Assigned task:
Find out how many lines of the listing below include "Bilgi" and report only that number.

The data:
=== Section Start ===

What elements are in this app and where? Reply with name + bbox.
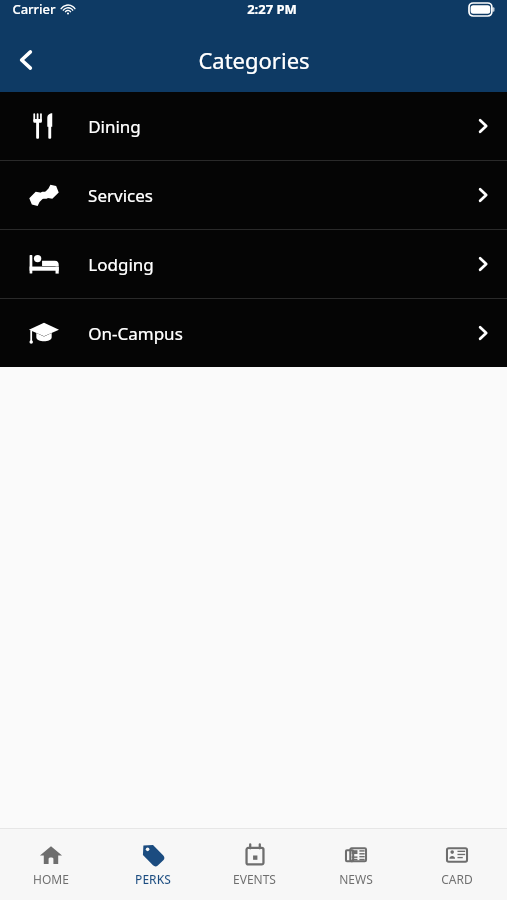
button[interactable]: PERKS xyxy=(102,829,204,900)
button[interactable]: HOME xyxy=(0,829,102,900)
button[interactable]: Lodging xyxy=(0,230,507,298)
button[interactable]: Dining xyxy=(0,92,507,160)
button[interactable]: NEWS xyxy=(305,829,406,900)
staticText: HOME xyxy=(33,871,69,887)
staticText: CARD xyxy=(441,871,473,887)
button[interactable]: On-Campus xyxy=(0,299,507,367)
staticText: 2:27 PM xyxy=(247,0,297,18)
staticText: PERKS xyxy=(135,871,171,887)
staticText: Carrier xyxy=(12,0,56,18)
staticText: Dining xyxy=(88,115,141,138)
staticText: NEWS xyxy=(339,871,373,887)
staticText: EVENTS xyxy=(233,871,276,887)
staticText: Lodging xyxy=(88,253,154,276)
button[interactable]: EVENTS xyxy=(204,829,305,900)
button[interactable]: Back xyxy=(0,34,52,86)
button[interactable]: CARD xyxy=(406,829,507,900)
button[interactable]: Services xyxy=(0,161,507,229)
staticText: Services xyxy=(88,184,153,207)
staticText: Categories xyxy=(198,45,310,75)
staticText: On-Campus xyxy=(88,322,183,345)
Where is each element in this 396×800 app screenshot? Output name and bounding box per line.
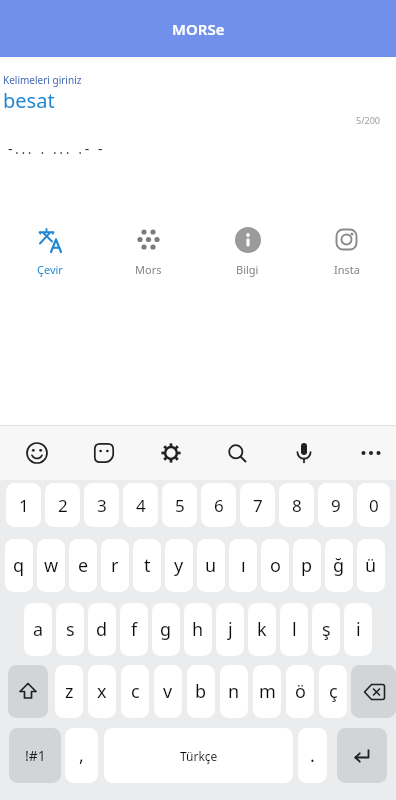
button[interactable] xyxy=(351,665,396,718)
button[interactable]: . xyxy=(298,728,327,783)
button[interactable]: 2 xyxy=(45,483,80,527)
button[interactable]: Mors xyxy=(99,226,198,277)
staticText: r xyxy=(111,553,119,578)
button[interactable]: ü xyxy=(357,539,385,592)
button[interactable]: l xyxy=(280,603,308,656)
button[interactable] xyxy=(337,728,387,783)
button[interactable] xyxy=(84,433,124,473)
button[interactable]: 5 xyxy=(162,483,197,527)
button[interactable]: Insta xyxy=(297,226,396,277)
staticText: d xyxy=(96,617,108,642)
staticText: 1 xyxy=(19,494,29,517)
button[interactable]: b xyxy=(187,665,215,718)
staticText: ü xyxy=(365,553,377,578)
button[interactable]: f xyxy=(120,603,148,656)
button[interactable]: 4 xyxy=(123,483,158,527)
staticText: 5 xyxy=(175,494,185,517)
button[interactable]: ş xyxy=(312,603,340,656)
button[interactable]: 9 xyxy=(318,483,353,527)
button[interactable]: n xyxy=(220,665,248,718)
button[interactable]: v xyxy=(154,665,182,718)
staticText: l xyxy=(292,617,297,642)
button[interactable]: 8 xyxy=(279,483,314,527)
staticText: n xyxy=(228,679,240,704)
button[interactable]: 7 xyxy=(240,483,275,527)
staticText: besat xyxy=(3,87,55,114)
button[interactable]: ö xyxy=(286,665,314,718)
button[interactable]: r xyxy=(101,539,129,592)
staticText: 5/200 xyxy=(356,114,380,126)
button[interactable]: s xyxy=(56,603,84,656)
button[interactable] xyxy=(8,665,48,718)
staticText: Çevir xyxy=(37,262,63,277)
staticText: c xyxy=(131,679,140,704)
button[interactable]: k xyxy=(248,603,276,656)
button[interactable]: z xyxy=(55,665,83,718)
staticText: j xyxy=(228,617,233,642)
staticText: ş xyxy=(322,617,331,642)
staticText: g xyxy=(160,617,172,642)
staticText: y xyxy=(174,553,184,578)
staticText: u xyxy=(205,553,217,578)
button[interactable]: u xyxy=(197,539,225,592)
button[interactable]: j xyxy=(216,603,244,656)
button[interactable] xyxy=(284,433,324,473)
button[interactable]: p xyxy=(293,539,321,592)
button[interactable]: Bilgi xyxy=(198,226,297,277)
button[interactable]: m xyxy=(253,665,281,718)
button[interactable]: Türkçe xyxy=(104,728,293,783)
staticText: ı xyxy=(241,553,246,578)
staticText: 4 xyxy=(136,494,146,517)
button[interactable]: x xyxy=(88,665,116,718)
button[interactable]: , xyxy=(65,728,98,783)
button[interactable] xyxy=(17,433,57,473)
staticText: !#1 xyxy=(25,746,46,765)
staticText: f xyxy=(131,617,138,642)
button[interactable] xyxy=(351,433,391,473)
staticText: w xyxy=(44,553,59,578)
staticText: i xyxy=(356,617,361,642)
button[interactable]: ğ xyxy=(325,539,353,592)
staticText: s xyxy=(66,617,75,642)
button[interactable]: 6 xyxy=(201,483,236,527)
staticText: v xyxy=(163,679,173,704)
button[interactable]: y xyxy=(165,539,193,592)
button[interactable]: t xyxy=(133,539,161,592)
button[interactable]: e xyxy=(69,539,97,592)
staticText: 2 xyxy=(58,494,68,517)
button[interactable] xyxy=(217,433,257,473)
button[interactable]: q xyxy=(5,539,33,592)
button[interactable]: w xyxy=(37,539,65,592)
staticText: ö xyxy=(295,679,306,704)
staticText: Bilgi xyxy=(236,262,259,277)
staticText: 7 xyxy=(253,494,263,517)
staticText: 8 xyxy=(292,494,302,517)
button[interactable]: 3 xyxy=(84,483,119,527)
button[interactable]: g xyxy=(152,603,180,656)
staticText: , xyxy=(79,743,84,768)
button[interactable]: d xyxy=(88,603,116,656)
staticText: 3 xyxy=(97,494,107,517)
button[interactable]: 0 xyxy=(357,483,390,527)
button[interactable]: ç xyxy=(319,665,347,718)
staticText: . xyxy=(310,743,315,768)
button[interactable]: Çevir xyxy=(0,226,99,277)
staticText: 6 xyxy=(214,494,224,517)
button[interactable]: !#1 xyxy=(9,728,61,783)
staticText: h xyxy=(192,617,204,642)
staticText: z xyxy=(65,679,74,704)
button[interactable]: o xyxy=(261,539,289,592)
staticText: 9 xyxy=(331,494,341,517)
staticText: x xyxy=(97,679,107,704)
button[interactable]: h xyxy=(184,603,212,656)
button[interactable]: c xyxy=(121,665,149,718)
staticText: MORSe xyxy=(172,19,225,39)
button[interactable]: 1 xyxy=(6,483,41,527)
button[interactable]: i xyxy=(344,603,372,656)
staticText: t xyxy=(144,553,151,578)
button[interactable]: ı xyxy=(229,539,257,592)
button[interactable] xyxy=(151,433,191,473)
staticText: Mors xyxy=(135,262,162,277)
staticText: Kelimeleri giriniz xyxy=(3,73,82,87)
button[interactable]: a xyxy=(24,603,52,656)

=== Section End ===

Exercise output:
2